Liquid- Fueled Lighting, Part 2.0

This is going to be a two-article series with parts and theory in this post, and operation in the second.

In Part 1, I covered kerosene lanterns. Simple, cheap, and efficient, a kerosene lantern will provide enough light to see by, but not enough to really light up a room. To get a lot of light, you need to look at a system that releases more energy in a controlled manner. This is where pressurized-fuel lanterns (and lamps) come in handy. There are different kinds of lanterns and lamps that all run using the same basic principles burning kerosene, butane, gasoline, etc., and they are similar enough that explaining one will cover them all.

This is a Coleman gas lantern. It works by storing very volatile fuel in the base under pressure, feeds that fuel through a "generator" that converts it into a high-pressure vapor, and then  feeds the vapors into a combustion chamber made of ashes.  The smaller red ones are single-burner and the larger green ones are double-burner. I personally prefer the smaller ones for their fuel economy as well as sentimental reasons; I grew up using the red ones during campouts and night fishing. I own several and just picked up a dead one that is being stripped for parts, so I'll have plenty of pictures to go with the explanations.

Parts are becoming harder to find for the small lanterns, with the glass globe being the worst. I used to be able to get them at any hardware store and now I have to mail-order them. Camping supply stores may, or may not, have them on hand. Parts for the larger lanterns are easier to find. Here is a PDF with the parts list for the small ones.

Let's start with the fuel.
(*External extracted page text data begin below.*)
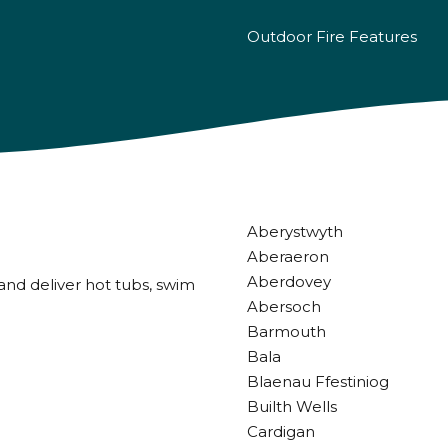
Outdoor Fire Features
Aberystwyth
Aberaeron
Aberdovey
and deliver hot tubs, swim
Abersoch
Barmouth
Bala
Blaenau Ffestiniog
Builth Wells
Cardigan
Coleman lanterns use a Naphtha-based blend of hydrocarbons commonly called "white gas" or "Coleman fuel", which can be found in most camping supply stores and on the shelves of any Wal-Mart with an outdoor section. Common lighter fluid is also Naphtha-based and works just as well as white gas, and I am testing VM&P Naphtha (a paint thinner that's cheaper and easier to find) to see how well it works.

Prices have gone up in recent years; a one-gallon steel can of white gas used to be the staple size and cost less than $5.00. The last time I checked, they are now selling plastic one-quart bottles for about the same price, with one-gallon metal cans still available for about $15.00.

Being Naphtha-based, the fuel has no shelf life that I've been able to find. A 20-year-old can will be just as clear and just as usable as one bought last week, as long as it has been kept sealed. The can in the picture on the right has been sitting on a shelf for about ten years and is still full. (It also has a price tag that says $3.29.)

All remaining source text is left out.